_Task_: Note the line containing "coafură — urmărește"; from it through the last line below, give only those lines again, exactly, both ends included, skipping pictures.

┌─ Dataset records

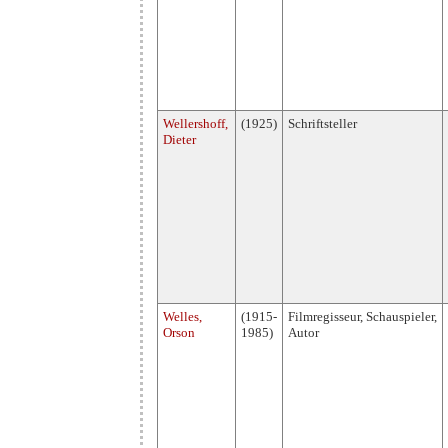
Wellershoff,
(1925)
Schriftsteller
Dieter
Welles,
(1915-
Filmregisseur, Schauspieler,
Orson
1985)
Autor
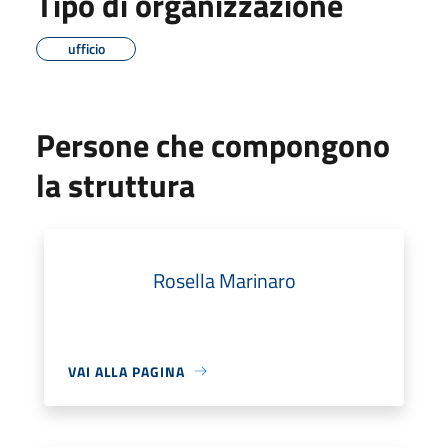
Tipo di organizzazione
ufficio
Persone che compongono
la struttura
Rosella Marinaro
VAI ALLA PAGINA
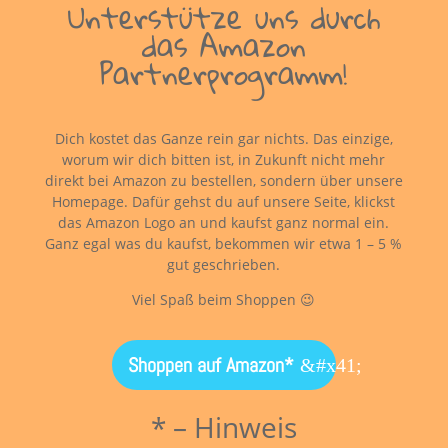
Unterstütze uns durch
das Amazon
Partnerprogramm!
Dich kostet das Ganze rein gar nichts. Das einzige,
worum wir dich bitten ist, in Zukunft nicht mehr
direkt bei Amazon zu bestellen, sondern über unsere
Homepage. Dafür gehst du auf unsere Seite, klickst
das Amazon Logo an und kaufst ganz normal ein.
Ganz egal was du kaufst, bekommen wir etwa 1 – 5 %
gut geschrieben.
Viel Spaß beim Shoppen 😉
Shoppen auf Amazon*
* – Hinweis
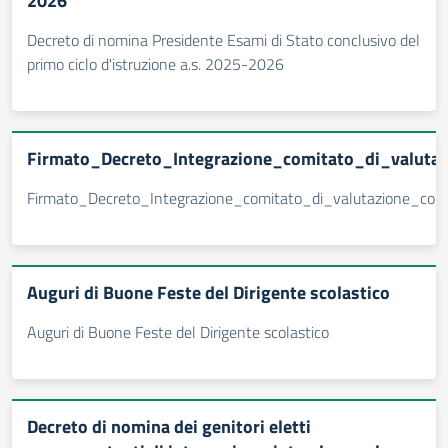
2026
Decreto di nomina Presidente Esami di Stato conclusivo del
primo ciclo d'istruzione a.s. 2025-2026
Firmato_Decreto_Integrazione_comitato_di_valuta
Firmato_Decreto_Integrazione_comitato_di_valutazione_con
Auguri di Buone Feste del Dirigente scolastico
Auguri di Buone Feste del Dirigente scolastico
Decreto di nomina dei genitori eletti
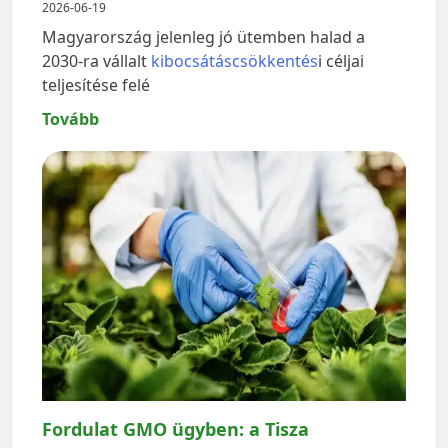
2026-06-19
Magyarország jelenleg jó ütemben halad a
2030-ra vállalt
kibocsátáscsökkentés
i céljai
teljesítése felé
Tovább
Fordulat GMO ügyben: a Tisza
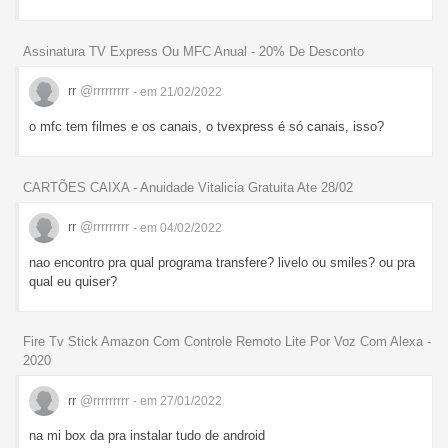
Assinatura TV Express Ou MFC Anual - 20% De Desconto
rr
@rrrrrrrrr
- em 21/02/2022
o mfc tem filmes e os canais, o tvexpress é só canais, isso?
CARTÕES CAIXA - Anuidade Vitalicia Gratuita Ate 28/02
rr
@rrrrrrrrr
- em 04/02/2022
nao encontro pra qual programa transfere? livelo ou smiles? ou pra
qual eu quiser?
Fire Tv Stick Amazon Com Controle Remoto Lite Por Voz Com Alexa -
2020
rr
@rrrrrrrrr
- em 27/01/2022
na mi box da pra instalar tudo de android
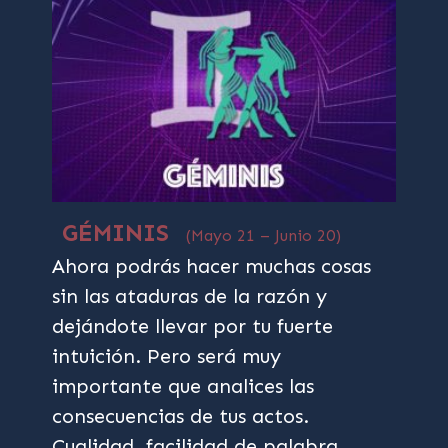
GÉMINIS
(Mayo 21 – Junio 20)
Ahora podrás hacer muchas cosas
sin las ataduras de la razón y
dejándote llevar por tu fuerte
intuición. Pero será muy
importante que analices las
consecuencias de tus actos.
Cualidad, facilidad de palabra.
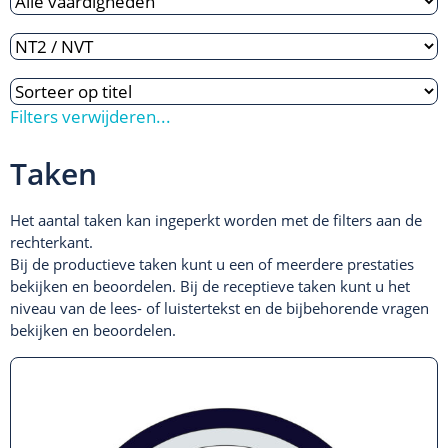
Filters verwijderen...
Taken
Het aantal taken kan ingeperkt worden met de filters aan de
rechterkant.
Bij de productieve taken kunt u een of meerdere prestaties
bekijken en beoordelen. Bij de receptieve taken kunt u het
niveau van de lees- of luistertekst en de bijbehorende vragen
bekijken en beoordelen.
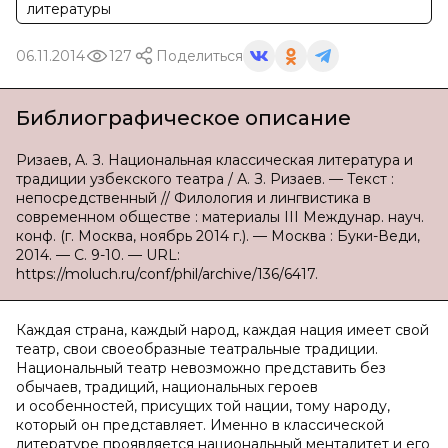
литературы
06.11.2014
127
Поделиться
Библиографическое описание
Ризаев, А. З. Национальная классическая литература и
традиции узбекского театра / А. З. Ризаев. — Текст :
непосредственный // Филология и лингвистика в
современном обществе : материалы III Междунар. науч.
конф. (г. Москва, ноябрь 2014 г.). — Москва : Буки-Веди,
2014. — С. 9-10. — URL:
https://moluch.ru/conf/phil/archive/136/6417.
Каждая страна, каждый народ, каждая нация имеет свой
театр, свои своеобразные театральные традиции.
Национальный театр невозможно представить без
обычаев, традиций, национальных героев
и особенностей, присущих той нации, тому народу,
который он представляет. Именно в классической
литературе проявляется национальный менталитет и его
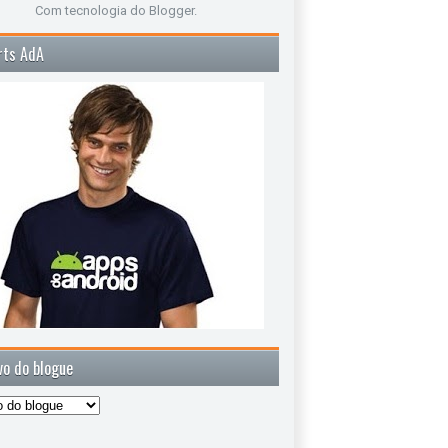
Com tecnologia do
Blogger
.
rts AdA
vo do blogue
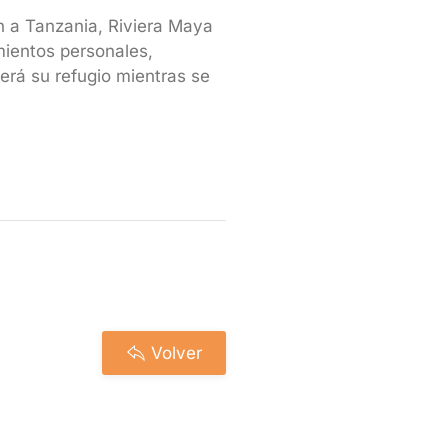
an a Tanzania, Riviera Maya
mientos personales,
erá su refugio mientras se
Volver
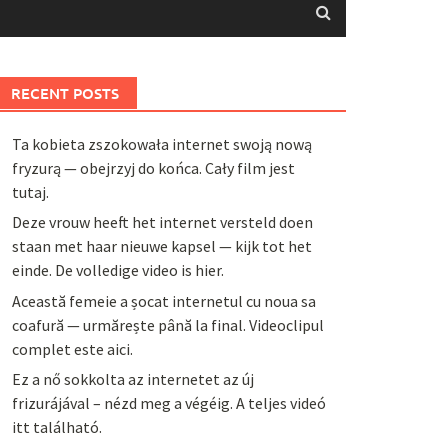
RECENT POSTS
Ta kobieta zszokowała internet swoją nową
fryzurą — obejrzyj do końca. Cały film jest
tutaj.
Deze vrouw heeft het internet versteld doen
staan met haar nieuwe kapsel — kijk tot het
einde. De volledige video is hier.
Această femeie a șocat internetul cu noua sa
coafură — urmărește până la final. Videoclipul
complet este aici.
Ez a nő sokkolta az internetet az új
frizurájával – nézd meg a végéig. A teljes videó
itt található.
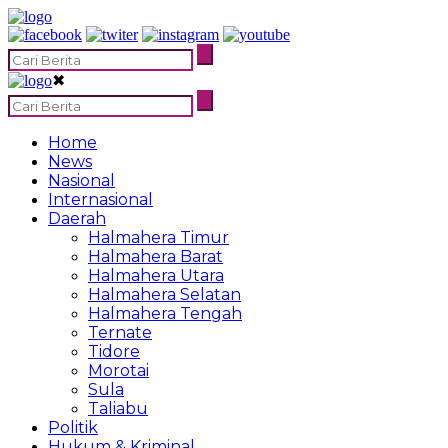
✖
Home
News
Nasional
Internasional
Daerah
Halmahera Timur
Halmahera Barat
Halmahera Utara
Halmahera Selatan
Halmahera Tengah
Ternate
Tidore
Morotai
Sula
Taliabu
Politik
Hukum & Kriminal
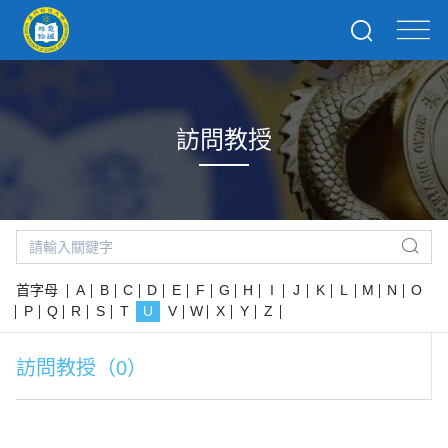
訪問教授
首字母
A
B
C
D
E
F
G
H
I
J
K
L
M
N
O
P
Q
R
S
T
U
V
W
X
Y
Z
訪問教授（0）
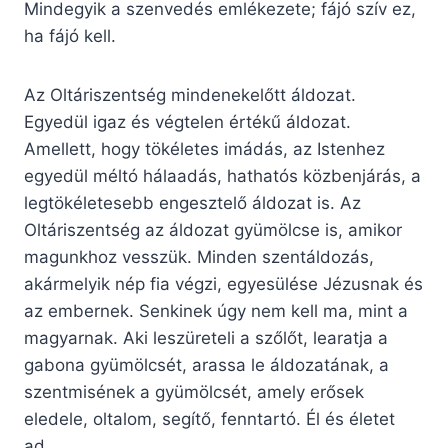
Mindegyik a szenvedés emlékezete; fájó szív ez,
ha fájó kell.
Az Oltáriszentség mindenekelőtt áldozat.
Egyedül igaz és végtelen értékű áldozat.
Amellett, hogy tökéletes imádás, az Istenhez
egyedül méltó hálaadás, hathatós közbenjárás, a
legtökéletesebb engesztelő áldozat is. Az
Oltáriszentség az áldozat gyümölcse is, amikor
magunkhoz vesszük. Minden szentáldozás,
akármelyik nép fia végzi, egyesülése Jézusnak és
az embernek. Senkinek úgy nem kell ma, mint a
magyarnak. Aki leszüreteli a szőlőt, learatja a
gabona gyümölcsét, arassa le áldozatának, a
szentmisének a gyümölcsét, amely erősek
eledele, oltalom, segítő, fenntartó. Él és életet
ad.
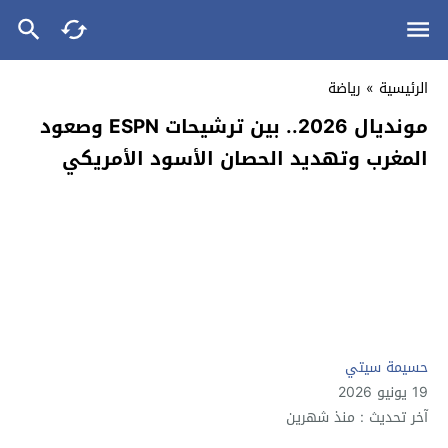
الرئيسية
»
رياضة
مونديال 2026.. بين ترشيحات ESPN وصعود
المغرب وتهديد الحصان الأسود الأمريكي
حسيمة سيتي
19 يونيو 2026
آخر تحديث : منذ شهرين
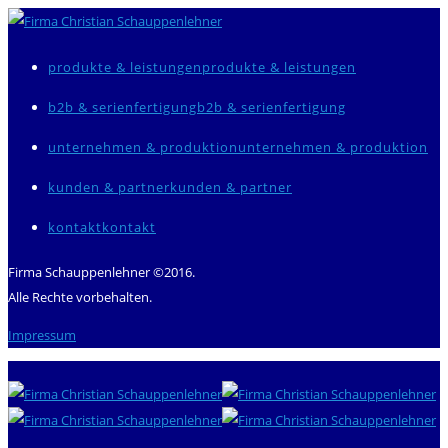
produkte & leistungen
b2b & serienfertigung
unternehmen & produktion
kunden & partner
kontakt
Firma Schauppenlehner ©2016.
Alle Rechte vorbehalten.
Impressum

└─

_Solution to the problem_:
coafură — urmărește până la final. Videoclipul
complet este aici.
Ez a nő sokkolta az internetet az új
frizurájával – nézd meg a végéig. A teljes videó
itt található.
✖
Home
News
Nasional
Internasional
Daerah
Halmahera Timur
Halmahera Barat
Halmahera Utara
Halmahera Selatan
Halmahera Tengah
Ternate
Tidore
Morotai
Sula
Taliabu
Politik
Hukum & Kriminal
訪問教授
首字母
A
B
C
D
E
F
G
H
I
J
K
L
M
N
O
P
Q
R
S
T
U
V
W
X
Y
Z
訪問教授（0）
Mindegyik a szenvedés emlékezete; fájó szív ez,
ha fájó kell.
Az Oltáriszentség mindenekelőtt áldozat.
Egyedül igaz és végtelen értékű áldozat.
Amellett, hogy tökéletes imádás, az Istenhez
egyedül méltó hálaadás, hathatós közbenjárás, a
legtökéletesebb engesztelő áldozat is. Az
Oltáriszentség az áldozat gyümölcse is, amikor
magunkhoz vesszük. Minden szentáldozás,
akármelyik nép fia végzi, egyesülése Jézusnak és
az embernek. Senkinek úgy nem kell ma, mint a
magyarnak. Aki leszüreteli a szőlőt, learatja a
gabona gyümölcsét, arassa le áldozatának, a
szentmisének a gyümölcsét, amely erősek
eledele, oltalom, segítő, fenntartó. Él és életet
ad.
الرئيسية
»
رياضة
مونديال 2026.. بين ترشيحات ESPN وصعود
المغرب وتهديد الحصان الأسود الأمريكي
حسيمة سيتي
19 يونيو 2026
آخر تحديث : منذ شهرين
produkte & leistungen
b2b & serienfertigung
unternehmen & produktion
kunden & partner
kontakt
Firma Schauppenlehner ©2016.
Alle Rechte vorbehalten.
Impressum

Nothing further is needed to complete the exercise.